A servant was rung up, who brought a spoon and a little brandy in a glass.
"Brandy to mollify it," said Mirabeau: "it must be liquid fire, then!"
Gilbert added the same quantity of his elixir to the half-dozen drops of eau-de-vie and the two fluids mixed to the color of wormwood bitters, which the exhausted man drank off.
Immediately he was invigorated and sprang up, saying:
"Doctor, I will pay a diamond a drop for that liquor, for it would make me feel invincible."
"Count, promise me that you will take it only each three days, and I will leave you a phial every week."
"Give it, and I promise everything."
"Now, I have come for another matter. I want you to come out of town for carriage exercise and at the same time to select a residence there."
"It chances that I was looking for one, and my man found a nice house at Argenteuil, recommended by a fellow countryman of his, one Fritz, whose master, a foreign banker, had lived in it. It is delightful and being vacant could be moved into at once. My father had a house out there, whence he drove me with his cane."
"Let us go to Argenteuil, then," said Gilbert; "your health is so valuable that we must study everything bearing upon it."
Mirabeau had no establishment and a hack had to be called for the gentlemen. In this they proceeded to the village where, a hundred paces on the Besons Road, they saw a house buried in the trees. It was called the Marsh House.
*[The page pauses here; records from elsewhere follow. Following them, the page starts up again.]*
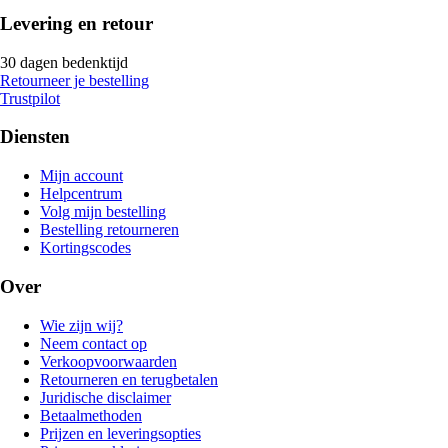
Levering en retour
30 dagen bedenktijd
Retourneer je bestelling
Trustpilot
Diensten
Mijn account
Helpcentrum
Volg mijn bestelling
Bestelling retourneren
Kortingscodes
Over
Wie zijn wij?
Neem contact op
Verkoopvoorwaarden
Retourneren en terugbetalen
Juridische disclaimer
Betaalmethoden
Prijzen en leveringsopties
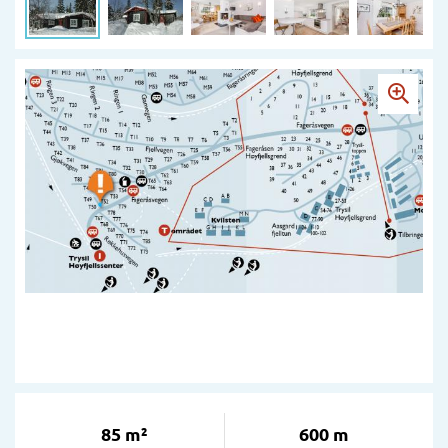
85 m²
600 m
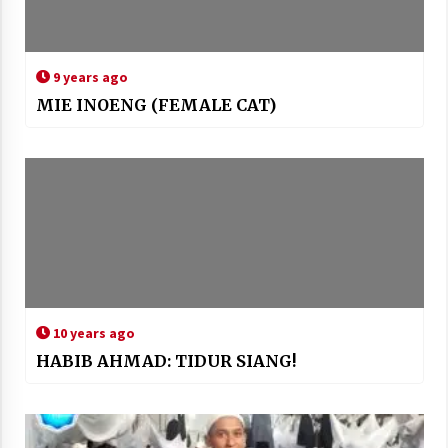
9 years ago
MIE INOENG (FEMALE CAT)
10 years ago
HABIB AHMAD: TIDUR SIANG!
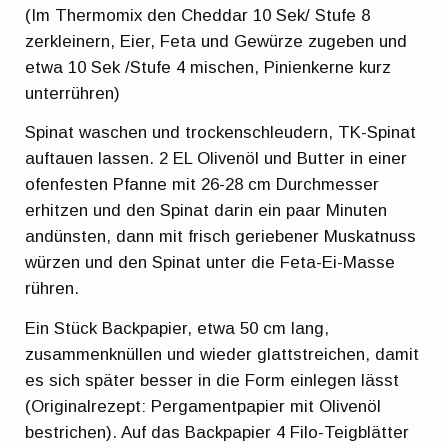
(Im Thermomix den Cheddar 10 Sek/ Stufe 8
zerkleinern, Eier, Feta und Gewürze zugeben und
etwa 10 Sek /Stufe 4 mischen, Pinienkerne kurz
unterrühren)
Spinat waschen und trockenschleudern, TK-Spinat
auftauen lassen. 2 EL Olivenöl und Butter in einer
ofenfesten Pfanne mit 26-28 cm Durchmesser
erhitzen und den Spinat darin ein paar Minuten
andünsten, dann mit frisch geriebener Muskatnuss
würzen und den Spinat unter die Feta-Ei-Masse
rühren.
Ein Stück Backpapier, etwa 50 cm lang,
zusammenknüllen und wieder glattstreichen, damit
es sich später besser in die Form einlegen lässt
(Originalrezept: Pergamentpapier mit Olivenöl
bestrichen). Auf das Backpapier 4 Filo-Teigblätter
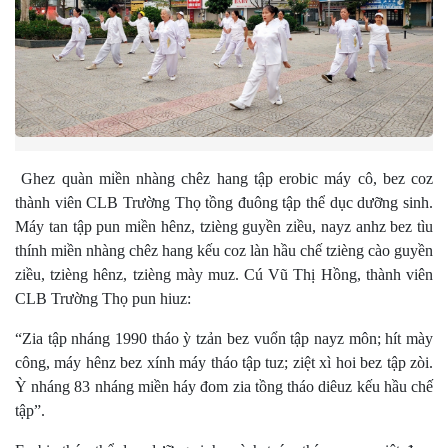
Ghez quàn miền nhàng chêz hang tập erobic máy cô, bez coz
thành viên CLB Trường Thọ tồng đuông tập thể dục dưỡng sinh.
Máy tan tập pun miền hênz, tzièng guyền ziều, nayz anhz bez tìu
thính miền nhàng chêz hang kếu coz làn hầu chế tzièng cào guyền
ziều, tzièng hênz, tzièng mày muz. Cú Vũ Thị Hồng, thành viên
CLB Trường Thọ pun hiuz:
“Zia tập nháng 1990 tháo ỳ tzản bez vuổn tập nayz môn; hít mày
công, máy hênz bez xính máy tháo tập tuz; ziệt xì hoi bez tập zòi.
Ỳ nháng 83 nháng miền háy đom zia tồng tháo diêuz kếu hầu chế
tập”.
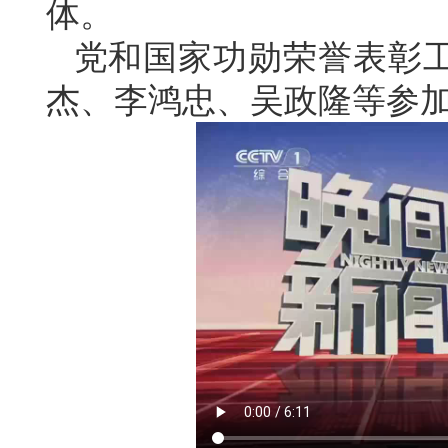
体。
党和国家功勋荣誉表彰
杰、李鸿忠、吴政隆等参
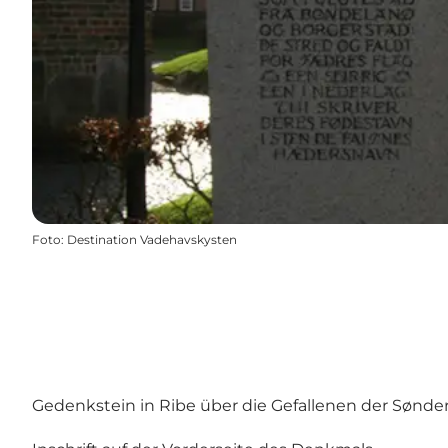
Foto
:
Destination Vadehavskysten
Gedenkstein in Ribe über die Gefallenen der Sønde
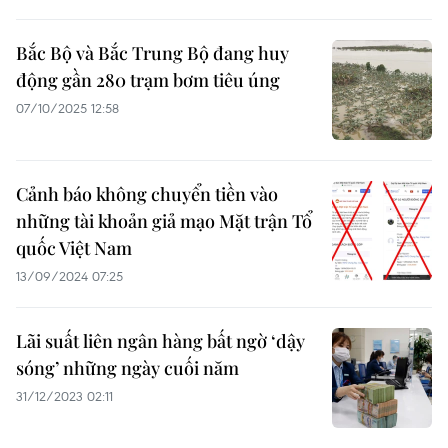
Bắc Bộ và Bắc Trung Bộ đang huy
động gần 280 trạm bơm tiêu úng
07/10/2025 12:58
Cảnh báo không chuyển tiền vào
những tài khoản giả mạo Mặt trận Tổ
quốc Việt Nam
13/09/2024 07:25
Lãi suất liên ngân hàng bất ngờ ‘dậy
sóng’ những ngày cuối năm
31/12/2023 02:11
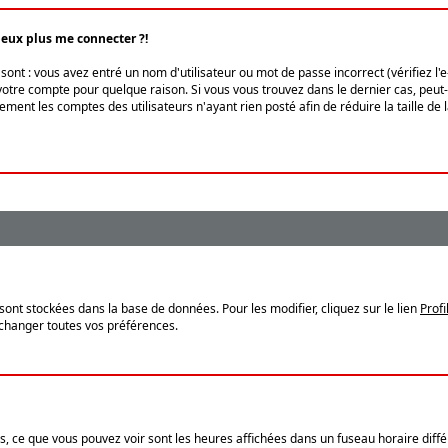
peux plus me connecter ?!
ont : vous avez entré un nom d'utilisateur ou mot de passe incorrect (vérifiez l'
otre compte pour quelque raison. Si vous vous trouvez dans le dernier cas, peut-ê
ment les comptes des utilisateurs n'ayant rien posté afin de réduire la taille de
sont stockées dans la base de données. Pour les modifier, cliquez sur le lien
Profi
 changer toutes vos préférences.
, ce que vous pouvez voir sont les heures affichées dans un fuseau horaire différ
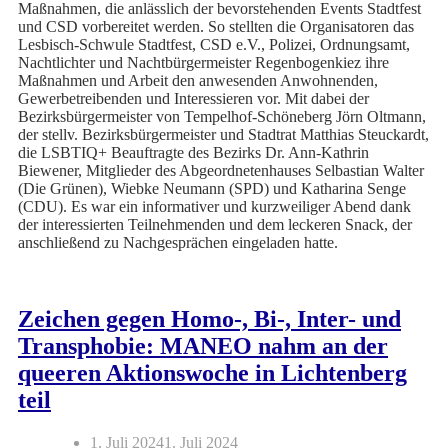
Maßnahmen, die anlässlich der bevorstehenden Events Stadtfest
und CSD vorbereitet werden. So stellten die Organisatoren das
Lesbisch-Schwule Stadtfest, CSD e.V., Polizei, Ordnungsamt,
Nachtlichter und Nachtbürgermeister Regenbogenkiez ihre
Maßnahmen und Arbeit den anwesenden Anwohnenden,
Gewerbetreibenden und Interessieren vor. Mit dabei der
Bezirksbürgermeister von Tempelhof-Schöneberg Jörn Oltmann,
der stellv. Bezirksbürgermeister und Stadtrat Matthias Steuckardt,
die LSBTIQ+ Beauftragte des Bezirks Dr. Ann-Kathrin
Biewener, Mitglieder des Abgeordnetenhauses Selbastian Walter
(Die Grünen), Wiebke Neumann (SPD) und Katharina Senge
(CDU). Es war ein informativer und kurzweiliger Abend dank
der interessierten Teilnehmenden und dem leckeren Snack, der
anschließend zu Nachgesprächen eingeladen hatte.
Zeichen gegen Homo-, Bi-, Inter- und
Transphobie: MANEO nahm an der
queeren Aktionswoche in Lichtenberg
teil
1. Juli 2024
1. Juli 2024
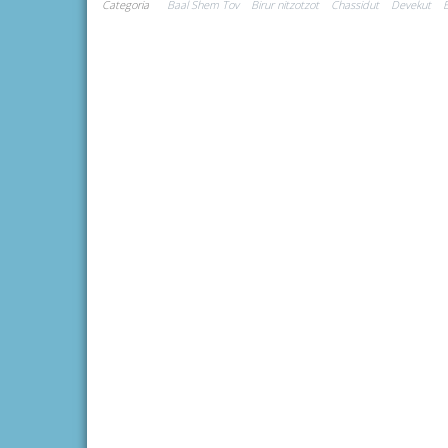
Categoria
Baal Shem Tov
Birur nitzotzot
Chassidut
Devekut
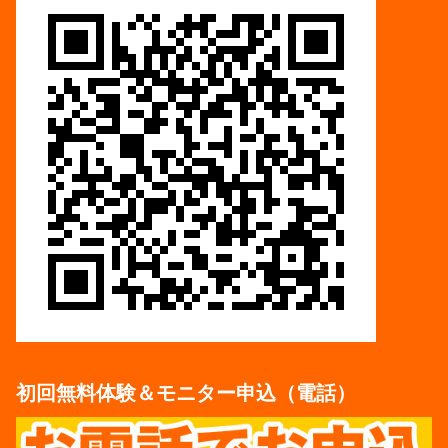
初回無料体験＆モニター申込（電話）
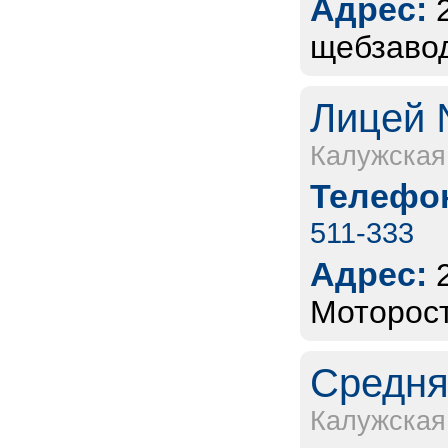
Адрес:
щебзавод
Лицей №
Калужская
Телефон
511-333
Адрес:
Моторост
Средня
Калужская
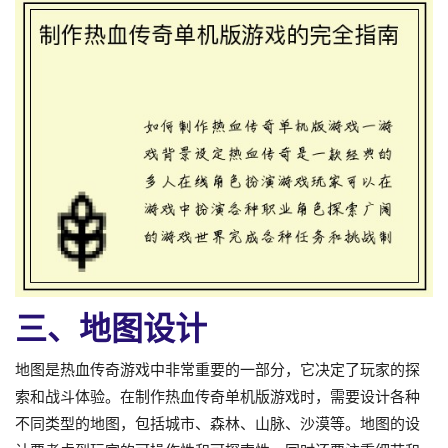
三、地图设计
地图是热血传奇游戏中非常重要的一部分，它决定了玩家的探
索和战斗体验。在制作热血传奇单机版游戏时，需要设计各种
不同类型的地图，包括城市、森林、山脉、沙漠等。地图的设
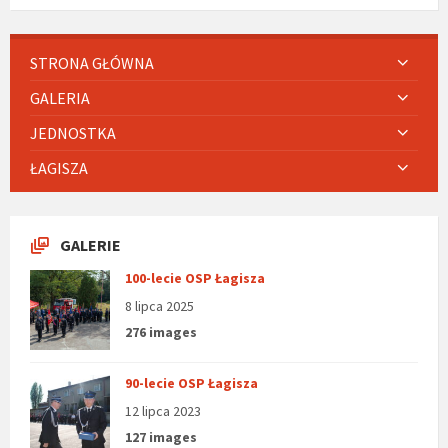
STRONA GŁÓWNA
GALERIA
JEDNOSTKA
ŁAGISZA
GALERIE
100-lecie OSP Łagisza
8 lipca 2025
276 images
90-lecie OSP Łagisza
12 lipca 2023
127 images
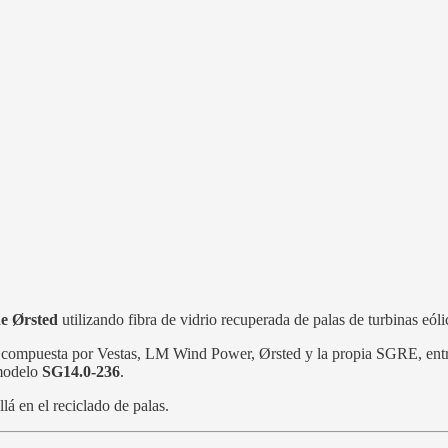
e Ørsted
utilizando fibra de vidrio recuperada de palas de turbinas eól
 compuesta por Vestas, LM Wind Power, Ørsted y la propia SGRE, entre 
 modelo
SG14.0-236
.
á en el reciclado de palas.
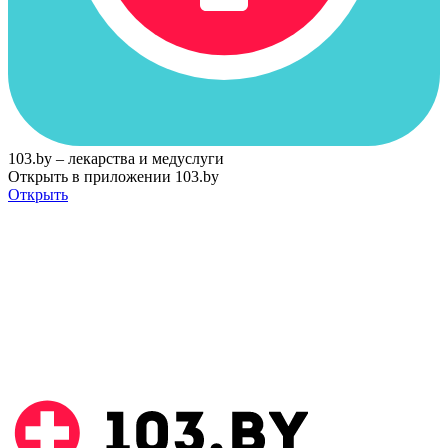
103.by – лекарства и медуслуги
Открыть в приложении 103.by
Открыть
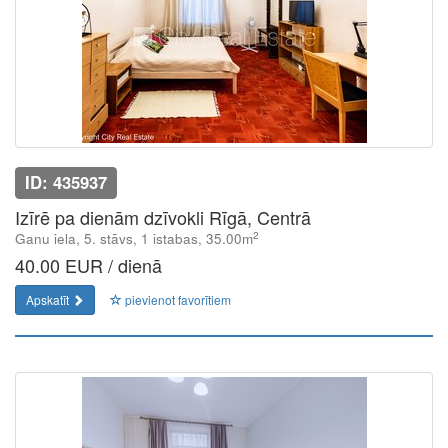
ID: 435937
Izīrē pa dienām dzīvokli Rīgā, Centrā
2
Ganu iela, 5. stāvs, 1 istabas, 35.00m
40.00 EUR / dienā
Apskatīt
pievienot favorītiem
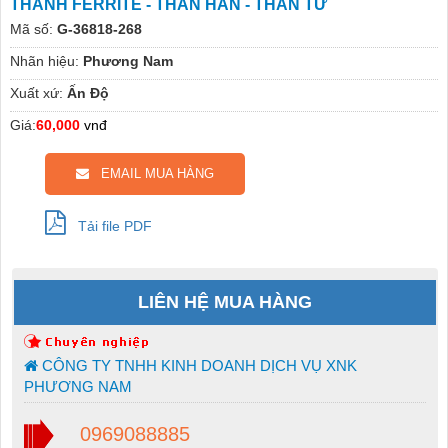
THANH FERRITE - THAN HÀN - THAN TỪ
Mã số:
G-36818-268
Nhãn hiệu:
Phương Nam
Xuất xứ:
Ấn Độ
Giá:
60,000
vnđ
EMAIL MUA HÀNG
Tải file PDF
LIÊN HỆ MUA HÀNG
CÔNG TY TNHH KINH DOANH DỊCH VỤ XNK
PHƯƠNG NAM
0969088885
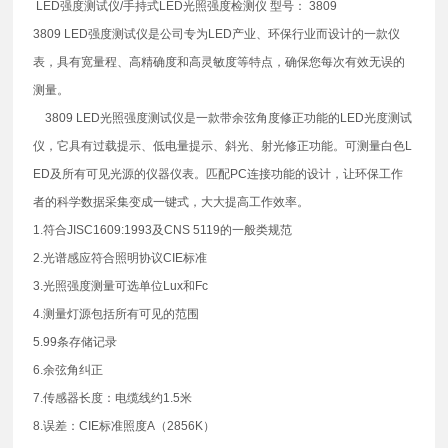
LED强度测试仪/手持式LED光照强度检测仪 型号： 3809
3809 LED强度测试仪是公司专为LED产业、环保行业而设计的一款仪
表，具有宽量程、高精确度和高灵敏度等特点，确保您每次有效无误的
测量。
3809 LED光照强度测试仪是一款带余弦角度修正功能的LED光度测试
仪，它具有过载提示、低电量提示、斜光、射光修正功能。可测量白色L
ED及所有可见光源的仪器仪表。匹配PC连接功能的设计，让环保工作
者的科学数据采集变成一键式，大大提高工作效率。
1.符合JISC1609:1993及CNS 5119的一般类规范
2.光谱感应符合照明协议CIE标准
3.光照强度测量可选单位Lux和Fc
4.测量灯源包括所有可见的范围
5.99条存储记录
6.余弦角纠正
7.传感器长度：电缆线约1.5米
8.误差：CIE标准照度A（2856K）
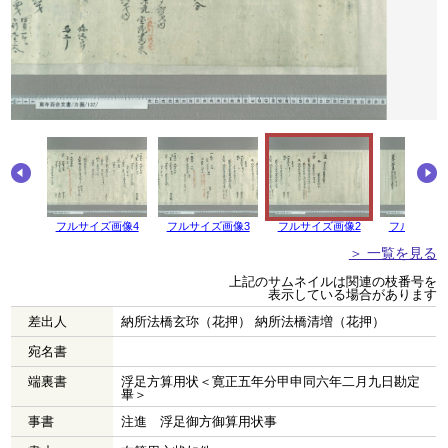
画像5
フルサイズ画像4
フルサイズ画像3
フルサイズ画像2
フルサイズ
＞ 一覧を見る
上記のサムネイルは関連の枝番号を
表示している場合があります
差出人
納所法橋玄珎（花押） 納所法橋清増（花押）
宛名書
端裏書
浮足方算用状＜寛正五年分甲申同六年二月九日勘定
畢＞
事書
注進 浮足御方御算用状事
On the right of the road was a humble cottage, in front of which sat a woman on a stool, holding a child in her arms who seemed devoured with fever.
"Doctor," said the orator, fixing his eyes on the sad sight, "I am as superstitious as an ancient. If that child dies, I would not live in this house. Just see what you think of the case."
Gilbert got down while the carriage went on.
A gardener was keeping the house which he showed to the inquirer. It belonged to St. Denis Abbey and was for sale under the decree confiscating Church property. Over against the gardener's lodge was another, a summerhouse simply overgrown with flowers. Mirabeau's passion for them made this sufficient lure; for this alone he would have taken the house.
"Is this little cottage, this Temple of Flora, on the property?" he asked.
"Yes, sir: it belongs to the big house but it is at present occupied by a lady with her child, a pretty lady, but of course she will have to go if the house and estate are bought."
"A lovely neighbor does no harm," said the count: "Let me see the interior of the house."
The rooms were lofty and elegant, the furniture fine and stylish. In the main room Mirabeau opened a window to look out and it commanded a view of the summerhouse. What was more, he had a view of a lady, sewing, half reclining, while a child of five or six played on the lawn among flowering shrubs.
It was the lady tenant.
It was not only such a pretty woman as one might imagine a Queen among the roses, but it was the living likeness of Queen Marie Antoinette and to accentuate the resemblance the boy was about the age of the Prince Royal.
Suddenly the beautiful stranger perceived that she was under observation for she uttered a faint scream of surprise, rose, called her son, and drew him inside by the hand, but not without looking back two or three times.
At this same moment Mirabeau started, for a hand was laid on his shoulder. It was the doctor who reported that the peasant's child had caught swamp fever from being set down beside a stagnant pool while the mother reaped the grass. The disease was deadly but the doctor hoped to save the sufferer by Jesuit's Bark, as quinine was still styled at this date.
But he warned his friend against this House in the Marsh, where the air might be as fatal to him as that of the senate house, where bad ventilation made the atmosphere mephitic.
"I am sorry the air is not good, for the house suits me wonderfully."
"What an eternal enemy you are to yourself? If you mean to obey the orders of the Faculty, begin by renouncing the idea of taking this residence. You will find fifty around Paris better placed."